La pharmacothérapie moderne du trouble schizophrénique doit remplir plusieurs fonctions, ce qui signifie que la perspective de traitement des patients est multifocale. Elle doit à la fois

Connaître les antipsychotiques de première génération et être conscient de leurs avantages et inconvénients.
Être efficace avec le moins d’effets indésirables (EI) possible
être personnalisés, c’est-à-dire adaptés aux personnes concernées (si des indicateurs correspondants sont disponibles)
Être restitutif dans le but de restituer ad integrum, c’est-à-dire de préserver la fonction et de réhabiliter
S’inscrire dans une prise en charge de proximité et adaptée aux besoins de chacun

D’un point de vue clinique, les les antipsychotiques de la 2. et 3ème génération avantages évidents par rapport aux substances typiques. En référence à Hippocrate et à son principe : “Primum non nocere – secundum cavere – tertium sanare” (premièrement, ne pas nuire/ne pas faire de mal – deuxièmement, porter des précautions – troisièmement, soigner/contribuer à la guérison/traduction de l’auteur), les agonistes partiels de la dopamine, avec leur profil d’effets secondaires favorable, sont absolument des médicaments de premier choix.

Messages Take-Home

Les antipsychotiques restent aujourd’hui le principal pilier du traitement aigu et à long terme des troubles schizophréniques. Historiquement, nous avons actuellement un choix assez large de substances antipsychotiques modernes.
La prescription d’un traitement pharmacologique est basée sur la psychopathologie et la souffrance des patients concernés. Il convient de noter que plus le traitement antipsychotique est instauré tôt, plus les chances de contrôler ou de stopper la progression de la psychose sont grandes.
La non-adhésion est le principal facteur de rechute.
L’utilisation d’antipsychotiques doit être discutée dans le cadre d’une prise de décision partagée ; une bonne connaissance du mode d’action et des EI potentiels est une condition préalable.
Les antipsychotiques de 3e génération (aripiprazole, brexpiprazole et cariprazine) constituent un pas important dans la bonne direction.

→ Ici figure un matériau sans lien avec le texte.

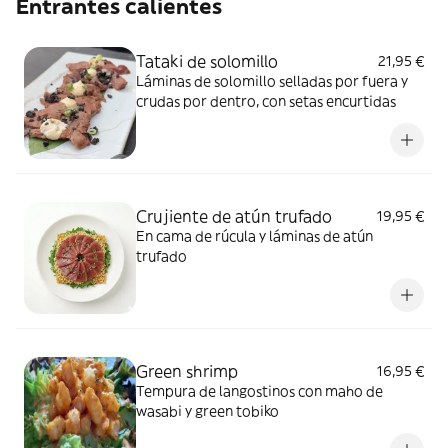
Entrantes calientes
Tataki de solomillo
21,95 €
Láminas de solomillo selladas por fuera y
crudas por dentro, con setas encurtidas
Crujiente de atún trufado
19,95 €
En cama de rúcula y láminas de atún
trufado
Green shrimp
16,95 €
Tempura de langostinos con maho de
wasabi y green tobiko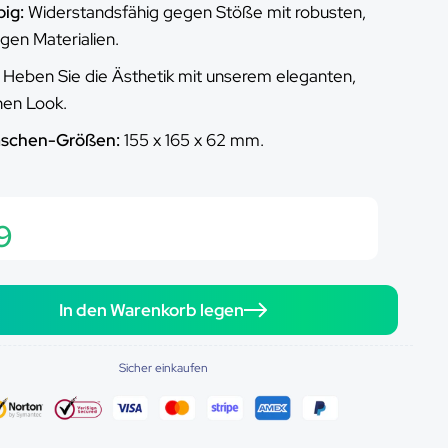
ig:
Widerstandsfähig gegen Stöße mit robusten,
igen Materialien.
Heben Sie die Ästhetik mit unserem eleganten,
en Look.
aschen-Größen:
155 x 165 x 62 mm.
9
In den Warenkorb legen
Sicher einkaufen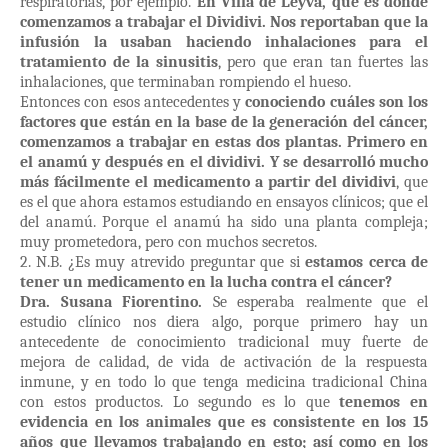
respiratorias, por ejemplo.
En Villa de Leyva, que es donde
comenzamos a trabajar el Dividivi. Nos reportaban que la
infusión la usaban haciendo inhalaciones para el
tratamiento de la sinusitis
, pero que eran tan fuertes las
inhalaciones, que terminaban rompiendo el hueso.
Entonces con esos antecedentes y
conociendo cuáles son los
factores que están en la base de la generación del cáncer,
comenzamos a trabajar en estas dos plantas. Primero en
el anamú y después en el dividivi. Y se desarrolló mucho
más fácilmente el medicamento a partir del dividivi
, que
es el que ahora estamos estudiando en ensayos clínicos; que el
del anamú. Porque el anamú ha sido una planta compleja;
muy prometedora, pero con muchos secretos.
2. N.B. ¿Es muy atrevido preguntar que si
estamos cerca de
tener un medicamento en la lucha contra el cáncer?
Dra. Susana Fiorentino.
Se esperaba realmente que el
estudio clínico nos diera algo, porque primero hay un
antecedente de conocimiento tradicional muy fuerte de
mejora de calidad, de vida de activación de la respuesta
inmune, y en todo lo que tenga medicina tradicional China
con estos productos. Lo segundo es lo que
tenemos en
evidencia en los animales que es consistente en los 15
años que llevamos trabajando en esto; así como en los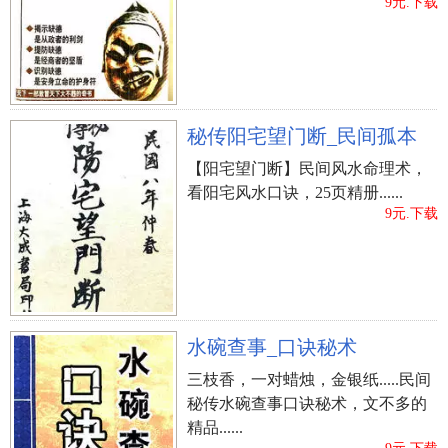
9元.下载
秘传阳宅望门断_民间孤本
【阳宅望门断】民间风水命理术，
看阳宅风水口诀，25页精册......
9元.下载
水碗查事_口诀秘术
三枝香，一对蜡烛，金银纸.....民间
秘传水碗查事口诀秘术，文不多的
精品......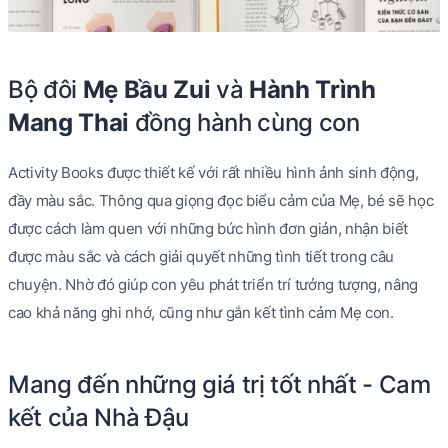
Bộ đôi
Mẹ Bầu Zui
và
Hành Trình
Mang Thai
đồng hành cùng con
Activity Books được thiết kế với rất nhiều hình ảnh sinh động,
đầy màu sắc. Thông qua giọng đọc biểu cảm của Mẹ, bé sẽ học
được cách làm quen với những bức hình đơn giản, nhận biết
được màu sắc và cách giải quyết những tình tiết trong câu
chuyện. Nhờ đó giúp con yêu phát triển trí tưởng tượng, nâng
cao khả năng ghi nhớ, cũng như gắn kết tình cảm Mẹ con.
Mang đến những giá trị tốt nhất - Cam
kết của Nhà Đậu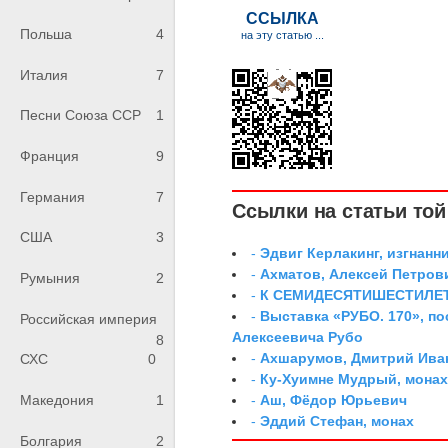
Польша
4
Италия
7
Песни Союза ССР
1
Франция
9
Германия
7
Ссылки на статьи той 
США
3
-
Эдвиг Керлакинг, изгнанн
-
Ахматов, Алексей Петров
Румыния
2
-
К СЕМИДЕСЯТИШЕСТИЛЕ
-
Выставка «РУБО. 170», п
Российская империя
Алексеевича Рубо
8
-
Ахшарумов, Дмитрий Иван
СХС
0
-
Ку-Хуимне Мудрый, мона
-
Аш, Фёдор Юрьевич
Македония
1
-
Эддий Стефан, монах
Болгария
2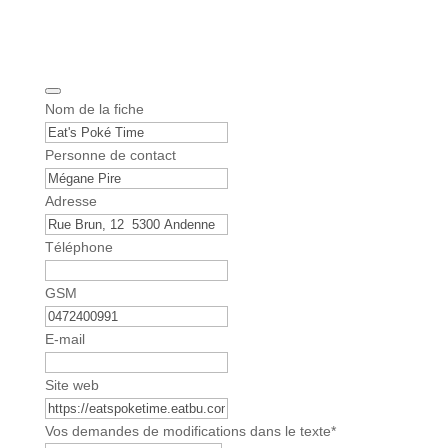
Nom de la fiche
Personne de contact
Adresse
C
Téléphone
o
m
GSM
p
a
E-mail
n
y
Site web
N
a
Vos demandes de modifications dans le texte
*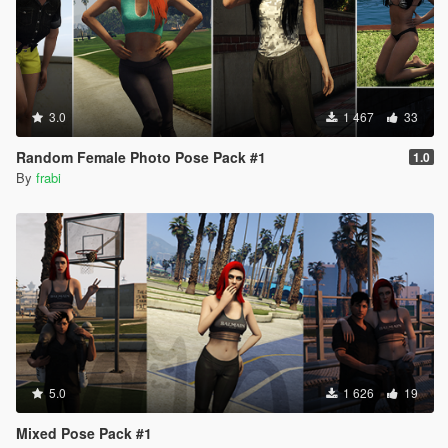
3.0
1 467
33
Random Female Photo Pose Pack #1
1.0
By
frabi
5.0
1 626
19
Mixed Pose Pack #1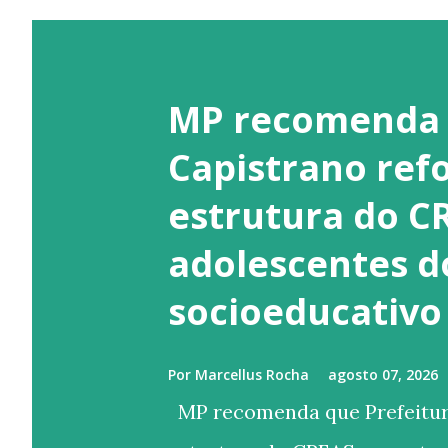
MP recomenda 
Capistrano ref
estrutura do C
adolescentes d
socioeducativo
Por
Marcellus Rocha
agosto 07, 2026
MP recomenda que Prefeitura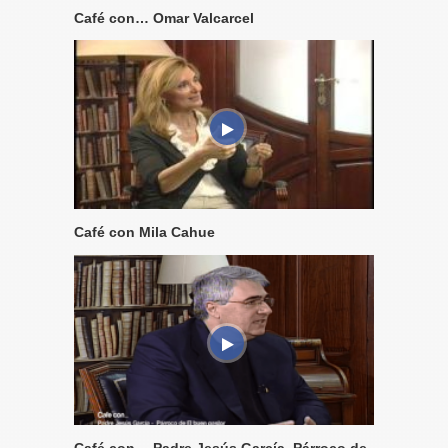
Café con… Omar Valcarcel
Café con Mila Cahue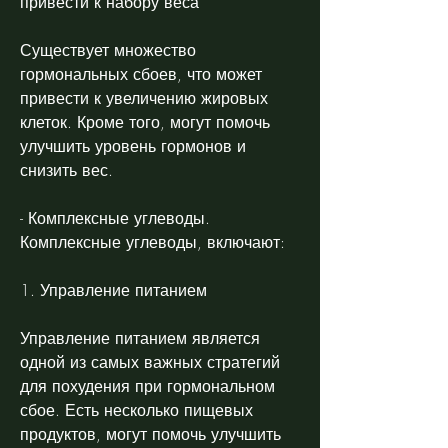
привести к набору веса
Существует множество 
гормональных сбоев, что может 
привести к увеличению жировых 
клеток. Кроме того, могут помочь 
улучшить уровень гормонов и 
снизить вес.
- Комплексные углеводы. 
Комплексные углеводы, включают:
1. Управление питанием
Управление питанием является 
одной из самых важных стратегий 
для похудения при гормональном 
сбое. Есть несколько пищевых 
продуктов, могут помочь улучшить 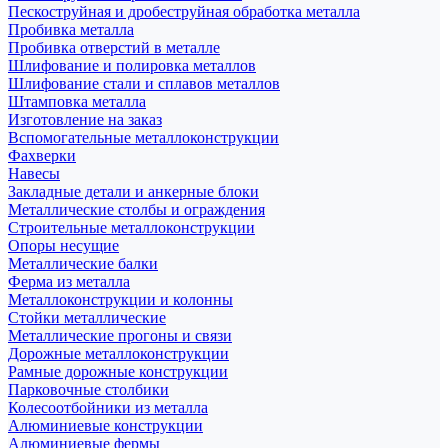
Пескоструйная и дробеструйная обработка металла
Пробивка металла
Пробивка отверстий в металле
Шлифование и полировка металлов
Шлифование стали и сплавов металлов
Штамповка металла
Изготовление на заказ
Вспомогательные металлоконструкции
Фахверки
Навесы
Закладные детали и анкерные блоки
Металлические столбы и ограждения
Строительные металлоконструкции
Опоры несущие
Металлические балки
Ферма из металла
Металлоконструкции и колонны
Стойки металлические
Металлические прогоны и связи
Дорожные металлоконструкции
Рамные дорожные конструкции
Парковочные столбики
Колесоотбойники из металла
Алюминиевые конструкции
Алюминиевые фермы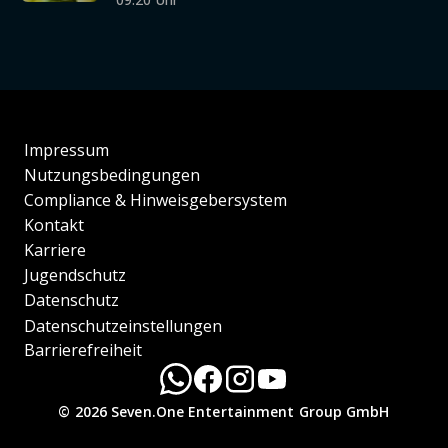
Impressum
Nutzungsbedingungen
Compliance & Hinweisgebersystem
Kontakt
Karriere
Jugendschutz
Datenschutz
Datenschutzeinstellungen
Barrierefreiheit
© 2026 Seven.One Entertainment Group GmbH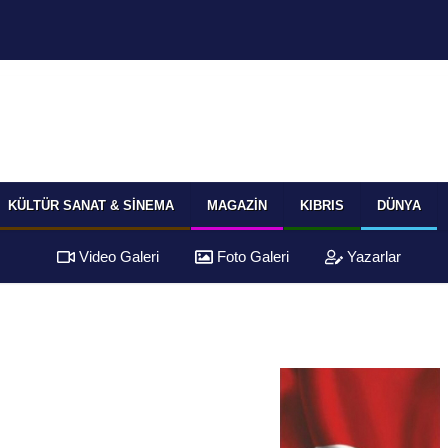
KÜLTÜR SANAT & SINEMA
MAGAZIN
KIBRIS
DÜNYA
Video Galeri
Foto Galeri
Yazarlar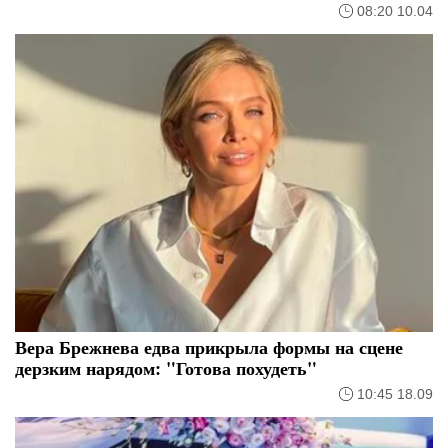
08:20 10.04
Вера Брежнева едва прикрыла формы на сцене
дерзким нарядом: "Готова похудеть"
10:45 18.09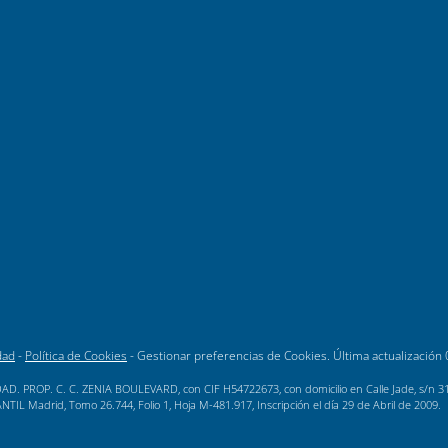
dad
-
Política de Cookies
-
Gestionar preferencias de Cookies
. Última actualización
AD. PROP. C. C. ZENIA BOULEVARD, con CIF H54722673, con domicilio en Calle Jade, s/n 3189
L Madrid, Tomo 26.744, Folio 1, Hoja M-481.917, Inscripción el día 29 de Abril de 2009.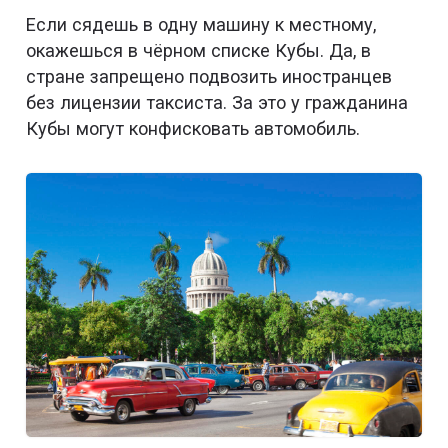
Если сядешь в одну машину к местному,
окажешься в чёрном списке Кубы. Да, в
стране запрещено подвозить иностранцев
без лицензии таксиста. За это у гражданина
Кубы могут конфисковать автомобиль.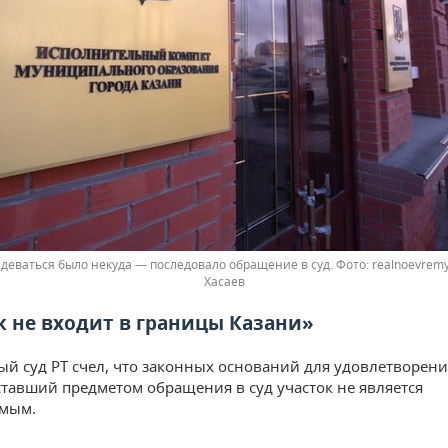
деваться было некуда — последовало обращение в суд.
realnoevrem
Хасаев
к не входит в границы Казани»
й суд РТ счел, что законных оснований для удовлетворения
ставший предметом обращения в суд участок не является
емым.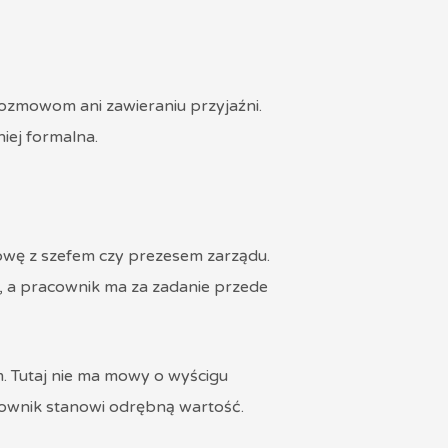
ozmowom ani zawieraniu przyjaźni.
iej formalna.
zmowę z szefem czy prezesem zarządu.
h, a pracownik ma za zadanie przede
m. Tutaj nie ma mowy o wyścigu
racownik stanowi odrębną wartość.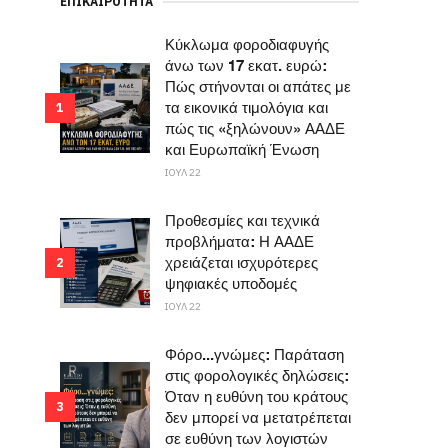
ΕΠΙΚΑΙΡΌΤΗΤΑ
Κύκλωμα φοροδιαφυγής
άνω των 17 εκατ. ευρώ:
Πώς στήνονται οι απάτες με
τα εικονικά τιμολόγια και
1
πώς τις «ξηλώνουν» ΑΑΔΕ
και Ευρωπαϊκή Ένωση
ΙΟΥΛ 22
Προθεσμίες και τεχνικά
προβλήματα: Η ΑΑΔΕ
χρειάζεται ισχυρότερες
2
ψηφιακές υποδομές
ΙΟΥΛ 22
Φόρο...γνώμες: Παράταση
στις φορολογικές δηλώσεις:
Όταν η ευθύνη του κράτους
3
δεν μπορεί να μετατρέπεται
σε ευθύνη των λογιστών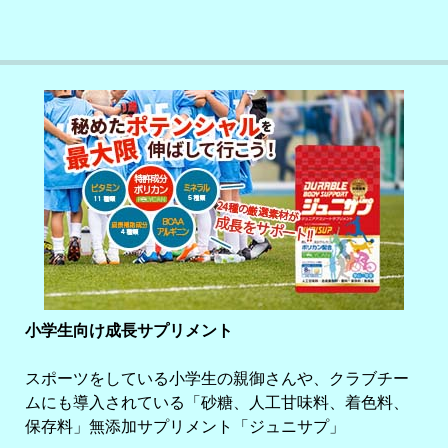
小学生向け成長サプリメント
スポーツをしている小学生の親御さんや、クラブチー
ムにも導入されている「砂糖、人工甘味料、着色料、
保存料」無添加サプリメント「ジュニサプ」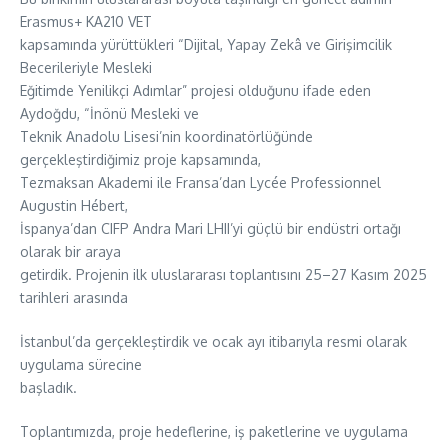
Erasmus+ KA210 VET
kapsamında yürüttükleri “Dijital, Yapay Zekâ ve Girişimcilik
Becerileriyle Mesleki
Eğitimde Yenilikçi Adımlar” projesi olduğunu ifade eden
Aydoğdu, “İnönü Mesleki ve
Teknik Anadolu Lisesi’nin koordinatörlüğünde
gerçekleştirdiğimiz proje kapsamında,
Tezmaksan Akademi ile Fransa’dan Lycée Professionnel
Augustin Hébert,
İspanya’dan CIFP Andra Mari LHII’yi güçlü bir endüstri ortağı
olarak bir araya
getirdik. Projenin ilk uluslararası toplantısını 25–27 Kasım 2025
tarihleri arasında
İstanbul’da gerçekleştirdik ve ocak ayı itibarıyla resmi olarak
uygulama sürecine
başladık.
Toplantımızda, proje hedeflerine, iş paketlerine ve uygulama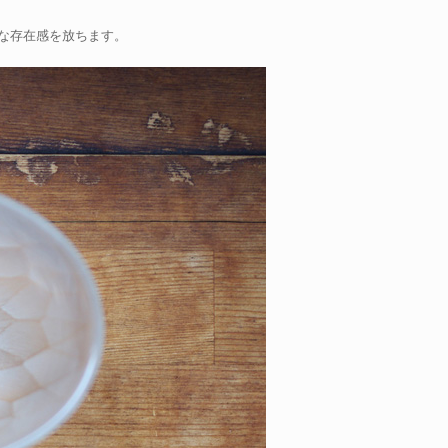
な存在感を放ちます。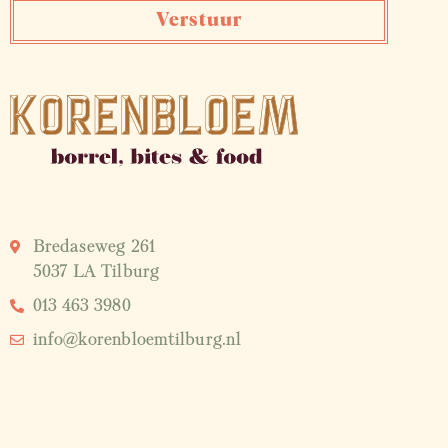
Verstuur
Bredaseweg 261
5037 LA Tilburg
013 463 3980
info@korenbloemtilburg.nl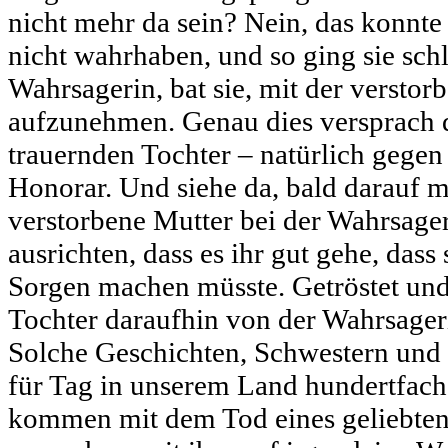
nicht mehr da sein? Nein, das konnte 
nicht wahrhaben, und so ging sie schl
Wahrsagerin, bat sie, mit der versto
aufzunehmen. Genau dies versprach 
trauernden Tochter – natürlich gege
Honorar. Und siehe da, bald darauf m
verstorbene Mutter bei der Wahrsager
ausrichten, dass es ihr gut gehe, dass
Sorgen machen müsste. Getröstet und 
Tochter daraufhin von der Wahrsager
Solche Geschichten, Schwestern und 
für Tag in unserem Land hundertfach
kommen mit dem Tod eines geliebten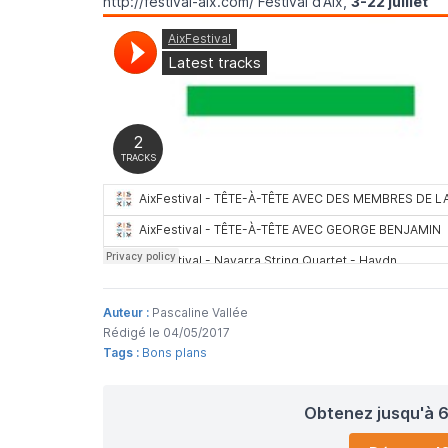
http://festival-aix.com/
Festival d'Aix,
3-22 juillet
Auteur :
Pascaline Vallée
Rédigé le 04/05/2017
Tags :
Bons plans
Obtenez jusqu'à 6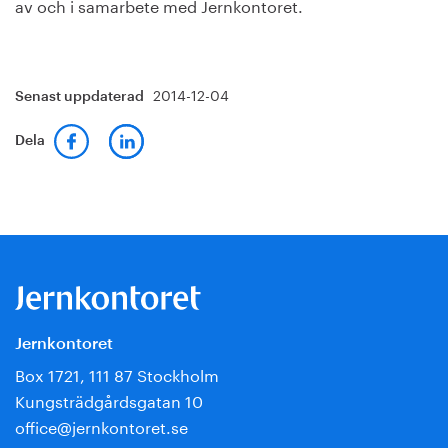
av och i samarbete med Jernkontoret.
2014-12-04
Senast uppdaterad
Dela
Jernkontoret
Box 1721, 111 87 Stockholm
Kungsträdgårdsgatan 10
office@jernkontoret.se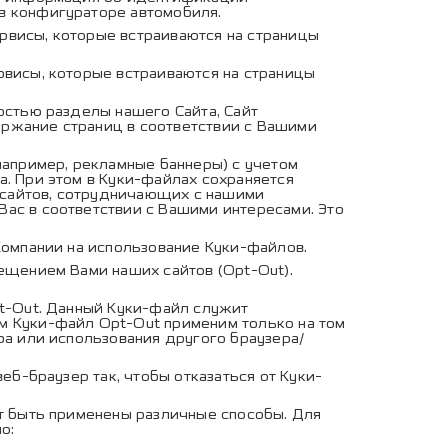
в конфигураторе автомобиля.
рвисы, которые встраиваются на страницы
рвисы, которые встраиваются на страницы
остью разделы нашего Сайта, Сайт
ержание страниц в соответствии с Вашими
например, рекламные баннеры) с учетом
а. При этом в Куки-файлах сохраняется
 сайтов, сотрудничающих с нашими
ас в соответствии с Вашими интересами. Это
Компании на использование Куки-файлов.
ещением Вами наших сайтов (Opt-Out).
t-Out. Данный Куки-файл служит
м Куки-файл Opt-Out применим только на том
ра или использования другого браузера/
еб-браузер так, чтобы отказаться от Куки-
т быть применены различные способы. Для
о: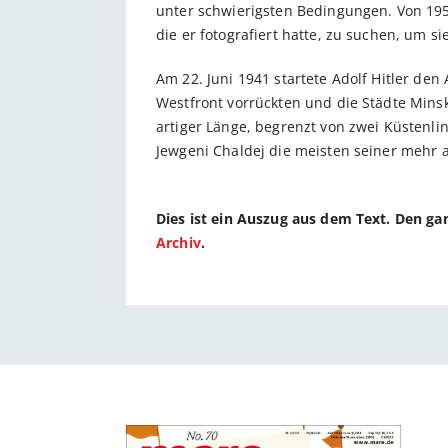
unter schwierigsten Bedingungen. Von 195
die er fotografiert hatte, zu suchen, um si
Am 22. Juni 1941 startete Adolf Hitler den
Westfront vorrückten und die Städte Mins
artiger Länge, begrenzt von zwei Küsten
Jewgeni Chaldej die meisten seiner mehr a
Dies ist ein Auszug aus dem Text. Den g
Archiv
.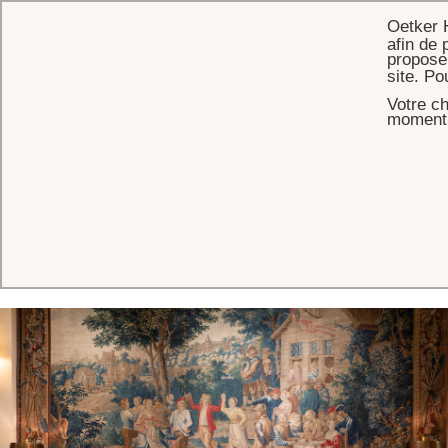
Oetker 
afin de 
proposer
site. Po
Votre ch
ACCUEIL
GALERIE
moment s
Galerie
VOIR TOUT
SHOP
ÉVÉNEMENTS
L'HÔTEL
HÉB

Littérature complémentaire :

Citrome L : Current Psychiatry, 17(4), avril 2018
Eich PH, Nick B : Numéro spécial “Schizophrénie”, Therapeutische Umschau, 01/2018.
Kaiser ST, et al. : Recommandations de traitement de la SSPP pour la schizophrénie, version février 2016 ; www.psychiatrie.ch/sgpp/fachleute-und-kommissionen
Kaiser ST, et al. : Recommandations de traitement de la SSPP concernant la schizophrénie, Swiss Med Forum 2018 ; 18(25) : 532-539.
Taylor D, et al. : The Maudsley Prescribing Guidelines in Psychiatry 13th edition, Wiley Blackwell, 2018.
Neuroscience based Nomenclature (NbN-2R), publiée par ECNP, 2018.
Falkai P, Wittchen HU : Manuel diagnostique et statistique des troubles mentaux DSM-5, APA, 2013 ; Hogrefe 2015
Kaplan & Sadock’s Synopsis of Psychiatry, 11e édition, Wolters Kluwer, 2015.
Möller HJ, Laux G, Deister A : Psychiatrie, psychosomatique et psychothérapie, 6e édition, Thieme Verlag, 2015.
Stahl ST : Essential Psychopharmacology, 4e édition, Cambridge University Press, 2013.
Woggon B : Traitement par psychotropes, 3e édition, Huber Verlag, 2009.